外務省、拘束されたベトナム人への対応を説明
ベトナム外務省は、インドネシアおよびカンボジアでオンライン詐欺事件に関連して拘束されたベトナム人について、現地当局と連携しながら領事保護を進めていると明らかにした。
5月14日に行われた外務省定例記者会見で、ベトナム外務省のファム・トゥー・ハン報道官が説明した。
インドネシア当局が捜査継続
インドネシアで発生したオンライン詐欺事件について、ファム・トゥー・ハン報道官は、現在もインドネシア当局による捜査が続いていると述べた。
その上で、ベトナム政府は在インドネシア・ベトナム大使館に対し、現地当局と緊密に連携しながら、拘束された人物の身元確認や必要な領事保護措置を実施するよう指示したと明らかにした。
カンボジアでも帰国支援進む
カンボジアで拘束されたベトナム人に関しても、現地のベトナム代表機関が当局と協力し、情報収集を進めているという。
ベトナム側はカンボジア政府に対し、自国民の安全確保や生活環境への配慮を要請している。
さらに、外務省は現地代表機関に対し、初期身元確認手続きを早期に完了させるとともに、国内および現地当局と協力しながら、帰国に必要な領事手続きを迅速に進めるよう指示している。
約200人を国境で受け入れ
外務省によると、4月1日以降、カンボジアにあるベトナム代表機関は地方自治体や国内関係機関と連携し、これまでに約200人のベトナム人を国境検問所で受け入れている。

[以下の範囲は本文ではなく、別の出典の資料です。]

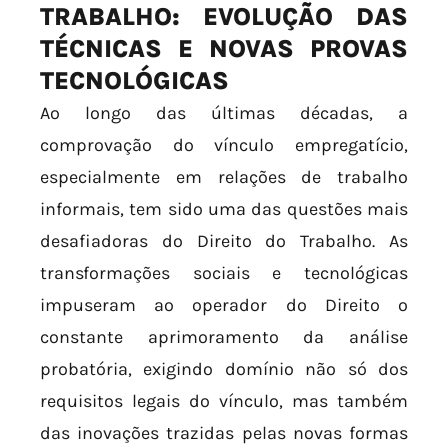
TRABALHO: EVOLUÇÃO DAS
TÉCNICAS E NOVAS PROVAS
TECNOLÓGICAS
Ao longo das últimas décadas, a
comprovação do vínculo empregatício,
especialmente em relações de trabalho
informais, tem sido uma das questões mais
desafiadoras do Direito do Trabalho. As
transformações sociais e tecnológicas
impuseram ao operador do Direito o
constante aprimoramento da análise
probatória, exigindo domínio não só dos
requisitos legais do vínculo, mas também
das inovações trazidas pelas novas formas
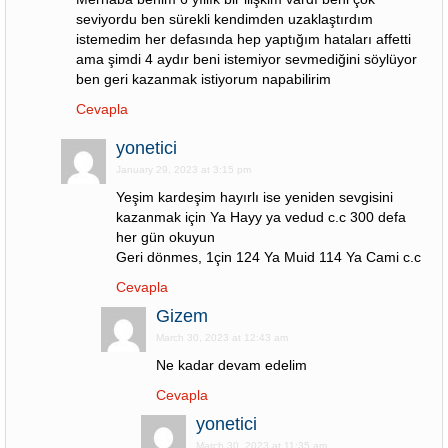
seviyordu ben sürekli kendimden uzaklaştırdım
istemedim her defasında hep yaptığım hataları affetti
ama şimdi 4 aydır beni istemiyor sevmediğini söylüyor
ben geri kazanmak istiyorum napabilirim
Cevapla
yonetici
January 29, 2023 at 3:15 pm
Yeşim kardeşim hayırlı ise yeniden sevgisini
kazanmak için Ya Hayy ya vedud c.c 300 defa
her gün okuyun
Geri dönmes, 1çin 124 Ya Muid 114 Ya Cami c.c
Cevapla
Gizem
March 30, 2023 at 12:43 am
Ne kadar devam edelim
Cevapla
yonetici
March 30, 2023 at 11:35 am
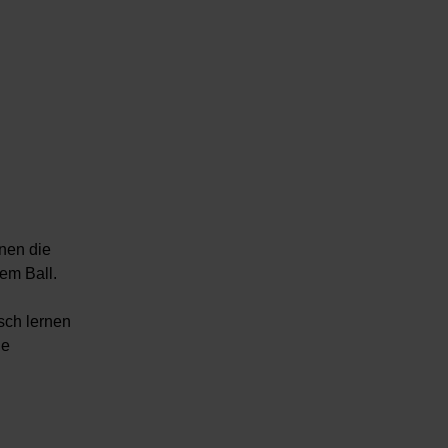
rnen die
em Ball.
sch lernen
ne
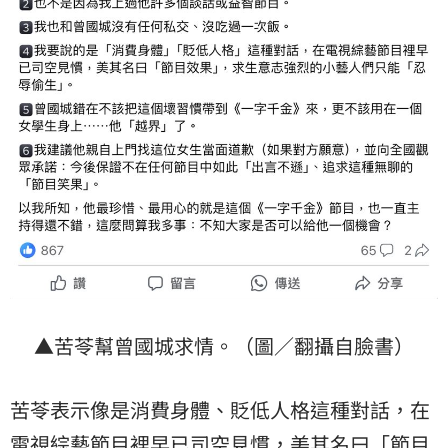
▲苦苓幫曾國城求情。（圖／翻攝自臉書）
苦苓表示像是消費身體、貶低人格這種對話，在
電視綜藝節目裡早已司空見慣，美其名曰「節目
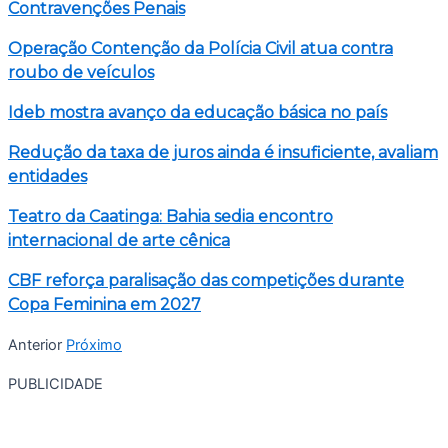
Contravenções Penais
Operação Contenção da Polícia Civil atua contra
roubo de veículos
Ideb mostra avanço da educação básica no país
Redução da taxa de juros ainda é insuficiente, avaliam
entidades
Teatro da Caatinga: Bahia sedia encontro
internacional de arte cênica
CBF reforça paralisação das competições durante
Copa Feminina em 2027
Anterior
Próximo
PUBLICIDADE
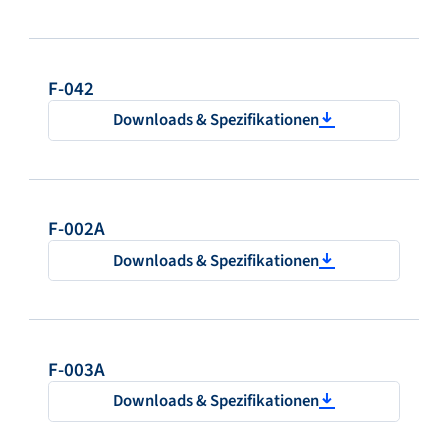
F-042
Downloads & Spezifikationen
F-002A
Downloads & Spezifikationen
F-003A
Downloads & Spezifikationen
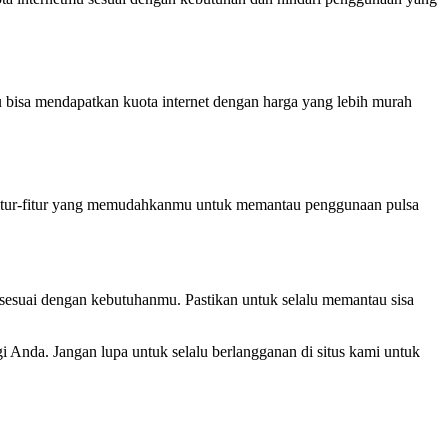
 bisa mendapatkan kuota internet dengan harga yang lebih murah
 fitur-fitur yang memudahkanmu untuk memantau penggunaan pulsa
 sesuai dengan kebutuhanmu. Pastikan untuk selalu memantau sisa
i Anda. Jangan lupa untuk selalu berlangganan di situs kami untuk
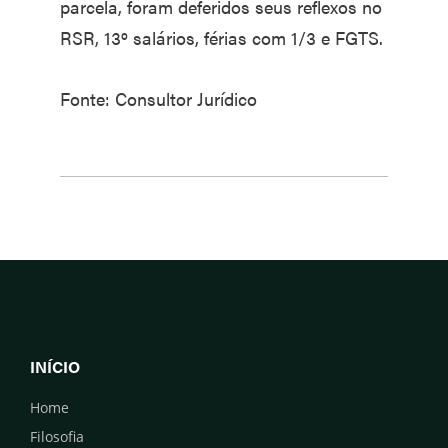
parcela, foram deferidos seus reflexos no
RSR, 13º salários, férias com 1/3 e FGTS.
Fonte: Consultor Jurídico
INÍCIO
Home
Filosofia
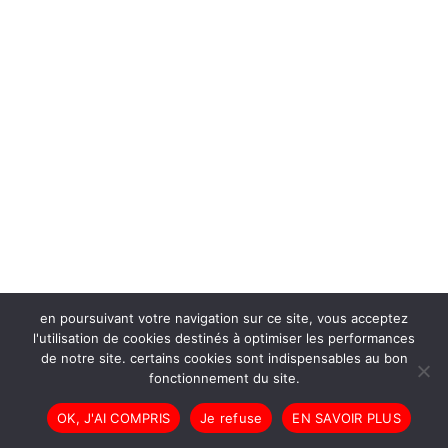
en poursuivant votre navigation sur ce site, vous acceptez
l'utilisation de cookies destinés à optimiser les performances
de notre site. certains cookies sont indispensables au bon
fonctionnement du site.
OK, J'AI COMPRIS
Je refuse
EN SAVOIR PLUS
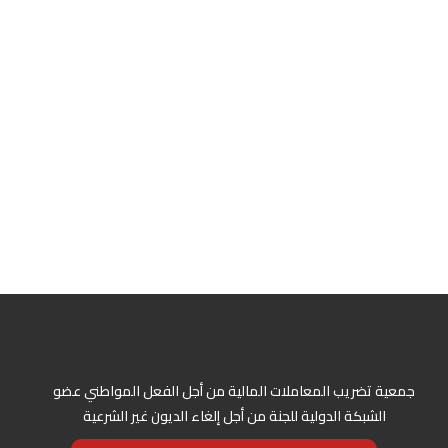
جمعية تضريب المعاملات المالية من أجل الفعل المواطني عضو
الشبكة الدولية للجنة من أجل إلغاء الديون غير الشرعية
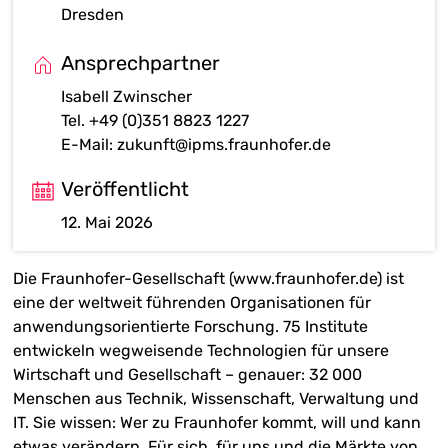
Dresden
Ansprechpartner
Isabell Zwinscher
Tel. +49 (0)351 8823 1227
E-Mail:
zukunft@ipms.fraunhofer.de
Veröffentlicht
12. Mai 2026
Die Fraunhofer-Gesellschaft (www.fraunhofer.de) ist
eine der weltweit führenden Organisationen für
anwendungsorientierte Forschung. 75 Institute
entwickeln wegweisende Technologien für unsere
Wirtschaft und Gesellschaft – genauer: 32 000
Menschen aus Technik, Wissenschaft, Verwaltung und
IT. Sie wissen: Wer zu Fraunhofer kommt, will und kann
etwas verändern. Für sich, für uns und die Märkte von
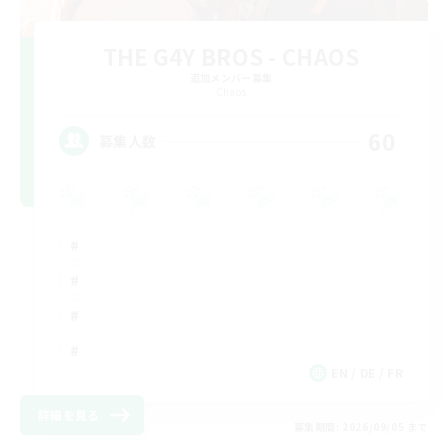
THE G4Y BROS - CHAOS
追加メンバー募集
Chaos
60
募集人数
EN / DE / FR
詳細を見る
募集期間: 2026/09/05 まで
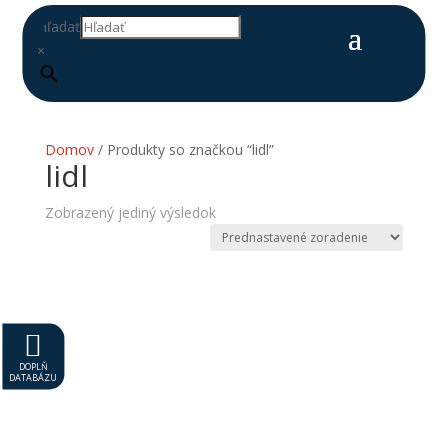
Hľadať
×
Domov
/ Produkty so značkou “lidl”
lidl
Zobrazený jediný výsledok

DOPLŇ
DATABÁZU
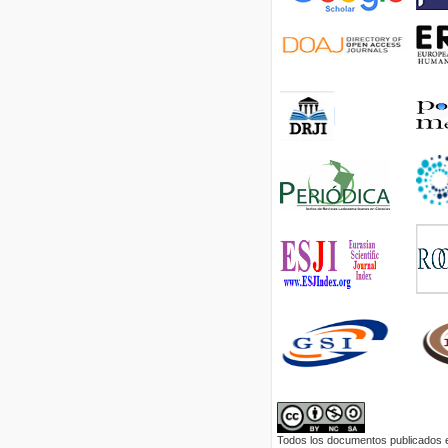
Todos los documentos publicados en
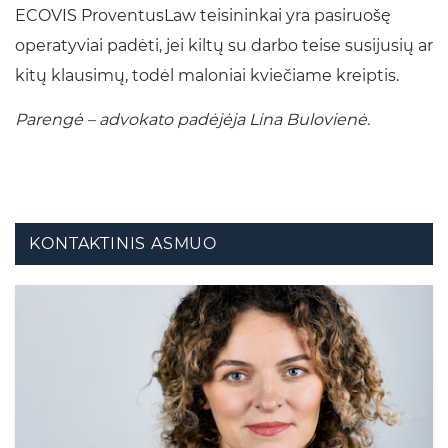
ECOVIS ProventusLaw teisininkai yra pasiruošę
operatyviai padėti, jei kiltų su darbo teise susijusių ar
kitų klausimų, todėl maloniai kviečiame kreiptis.
Parengė – advokato padėjėja Lina Bulovienė.
KONTAKTINIS ASMUO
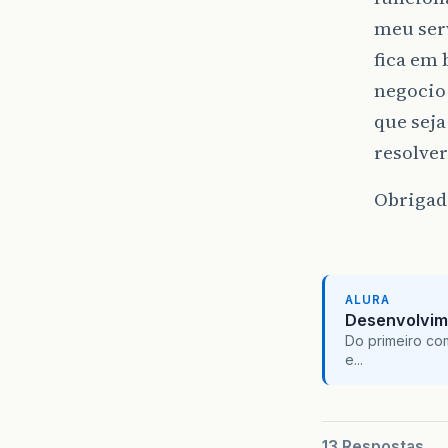
meu serv
fica em 
negocio
que seja
resolver
Obrigado
ALURA
Desenvolvim
Do primeiro co
e...
13 Respostas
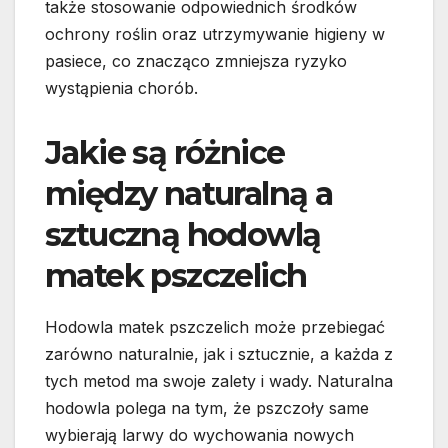
także stosowanie odpowiednich środków
ochrony roślin oraz utrzymywanie higieny w
pasiece, co znacząco zmniejsza ryzyko
wystąpienia chorób.
Jakie są różnice
między naturalną a
sztuczną hodowlą
matek pszczelich
Hodowla matek pszczelich może przebiegać
zarówno naturalnie, jak i sztucznie, a każda z
tych metod ma swoje zalety i wady. Naturalna
hodowla polega na tym, że pszczoły same
wybierają larwy do wychowania nowych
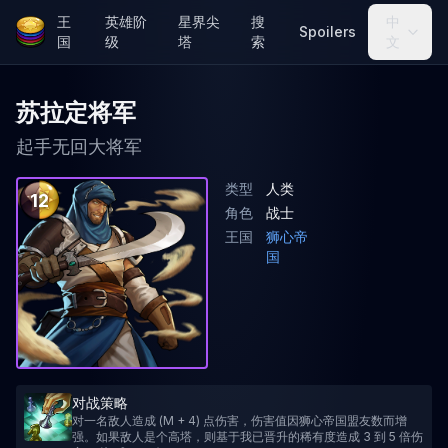
王
英雄阶
星界尖
搜
中
Spoilers
国
级
塔
索
文
苏拉定将军
起手无回大将军
类型
人类
12
角色
战士
王国
狮心帝
国
对战策略
对一名敌人造成 (M + 4) 点伤害，伤害值因狮心帝国盟友数而增
强。如果敌人是个高塔，则基于我已晋升的稀有度造成 3 到 5 倍伤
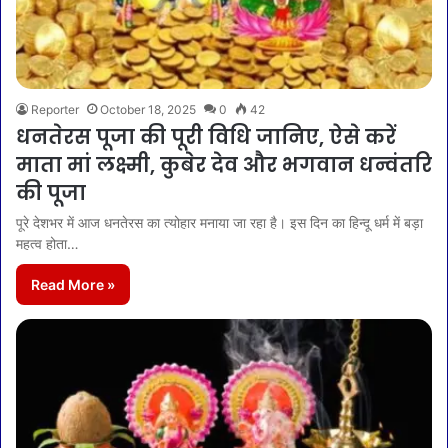
Reporter
October 18, 2025
0
42
धनतेरस पूजा की पूरी विधि जानिए, ऐसे करें
माता मां लक्ष्मी, कुबेर देव और भगवान धन्वंतरि
की पूजा
पूरे देशभर में आज धनतेरस का त्योहार मनाया जा रहा है। इस दिन का हिन्दू धर्म में बड़ा
महत्व होता…
Read More »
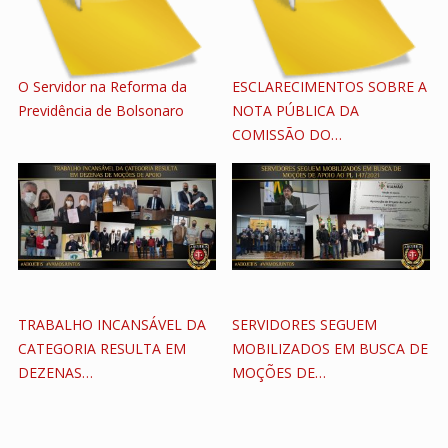
O Servidor na Reforma da
ESCLARECIMENTOS SOBRE A
Previdência de Bolsonaro
NOTA PÚBLICA DA
COMISSÃO DO…
TRABALHO INCANSÁVEL DA
SERVIDORES SEGUEM
CATEGORIA RESULTA EM
MOBILIZADOS EM BUSCA DE
DEZENAS…
MOÇÕES DE…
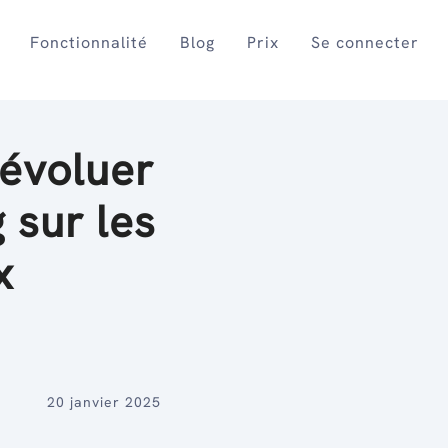
Fonctionnalité
Blog
Prix
Se connecter
évoluer
 sur les
x
20 janvier 2025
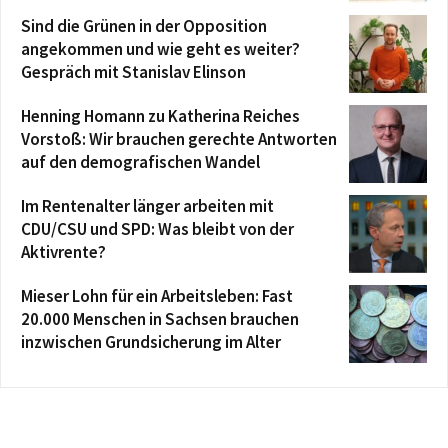
Sind die Grünen in der Opposition
angekommen und wie geht es weiter?
Gespräch mit Stanislav Elinson
Henning Homann zu Katherina Reiches
Vorstoß: Wir brauchen gerechte Antworten
auf den demografischen Wandel
Im Rentenalter länger arbeiten mit
CDU/CSU und SPD: Was bleibt von der
Aktivrente?
Mieser Lohn für ein Arbeitsleben: Fast
20.000 Menschen in Sachsen brauchen
inzwischen Grundsicherung im Alter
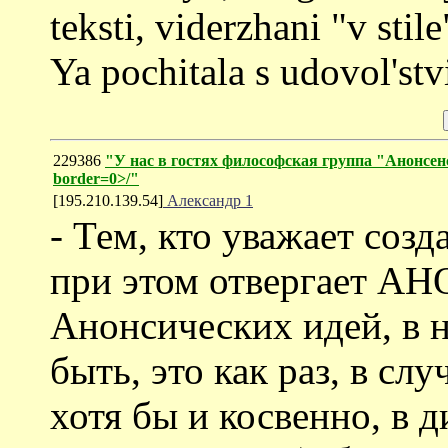
teksti, viderzhani "v stil
Ya pochitala s udovol'st
229386
"У нас в гостях философская группа "Анонсенс"
border=0>/"
[195.210.139.54]
Александр 1
- Тем, кто уважает созд
при этом отвергает А
Анонсических идей, в 
быть, это как раз, в слу
хотя бы и косвенно, в 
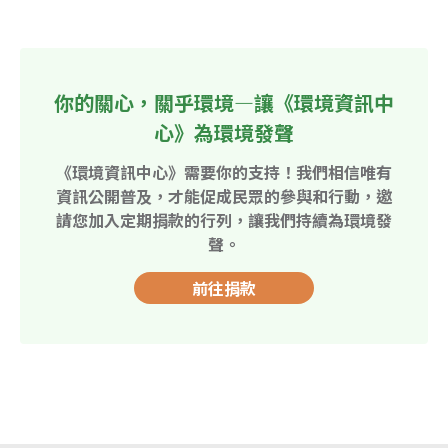
你的關心，關乎環境—讓《環境資訊中
心》為環境發聲
《環境資訊中心》需要你的支持！我們相信唯有
資訊公開普及，才能促成民眾的參與和行動，邀
請您加入定期捐款的行列，讓我們持續為環境發
聲。
前往捐款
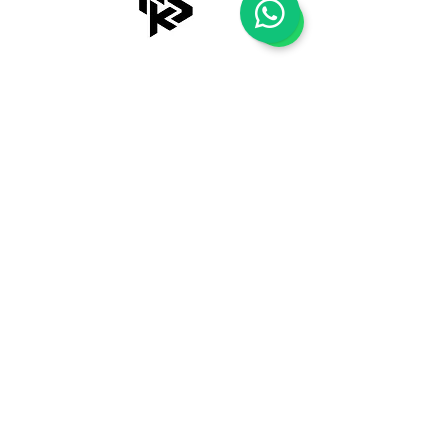
Shop
Tentang Kami
Blog
Kontak Kami
Payment Methods
Shipping & Returns
Store Policy
FAQ
KONSULTASI GRATIS
Konsultasi Online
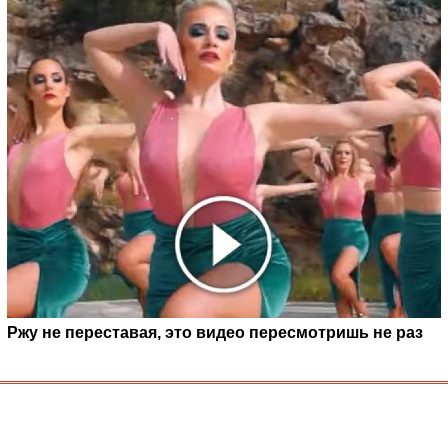
Ржу не переставая, это видео пересмотришь не раз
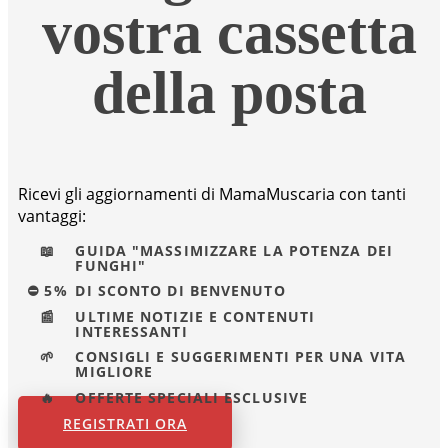
vostra cassetta
della posta
Ricevi gli aggiornamenti di MamaMuscaria con tanti
vantaggi:
📖
GUIDA "MASSIMIZZARE LA POTENZA DEI
FUNGHI"
⛔ 5%
DI SCONTO DI BENVENUTO
📰
ULTIME NOTIZIE E CONTENUTI
INTERESSANTI
🌱
CONSIGLI E SUGGERIMENTI PER UNA VITA
MIGLIORE
🔥
OFFERTE SPECIALI ESCLUSIVE
REGISTRATI ORA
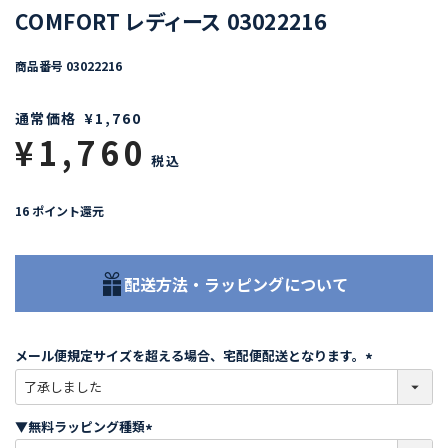
COMFORT レディース 03022216
商品番号
03022216
通常価格
¥
1,760
¥
1,760
税込
16
ポイント還元
配送方法・ラッピングについて
メール便規定サイズを超える場合、宅配便配送となります。
(
必
須
▼無料ラッピング種類
)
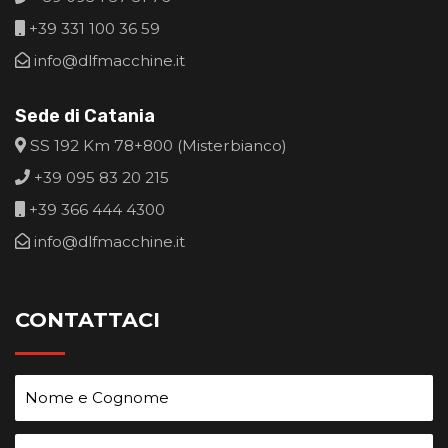
+39 331 100 36 59
info@dlfmacchine.it
Sede di Catania
SS 192 Km 78+800 (Misterbianco)
+39 095 83 20 215
+39 366 444 4300
info@dlfmacchine.it
CONTATTACI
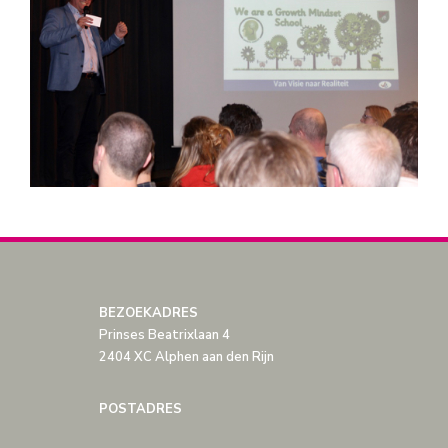
BEZOEKADRES
Prinses Beatrixlaan 4
2404 XC Alphen aan den Rijn
POSTADRES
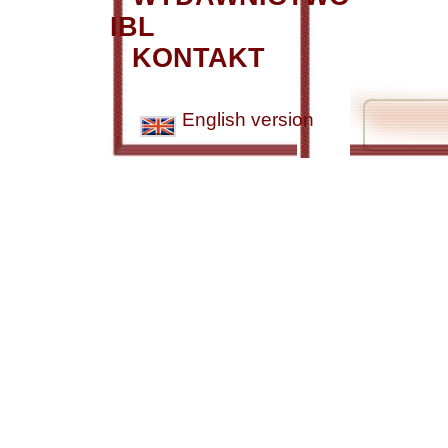
IBL
KONTAKT
English version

背景には、東南アジア地域で拡大しているオンライン詐欺組織への関与問題があるとみられている。
「高収入・軽作業」求人に警戒呼びかけ
ハン報道官は、海外での「軽作業・高収入」を謳うオンライン求人について、改めて警戒を呼びかけた。
特に、
- 学歴や技能を問わない
- 正式契約が存在しない
- 正規の送り出し企業を通さない
といった求人には、人身売買や強制労働、搾取被害につながる危険性があると指摘した。
その上で、海外就労を希望する市民に対し、仕事内容、勤務先、勤務地、紹介者、保険制度、権利保障などを事前に十分確認するよう求めている。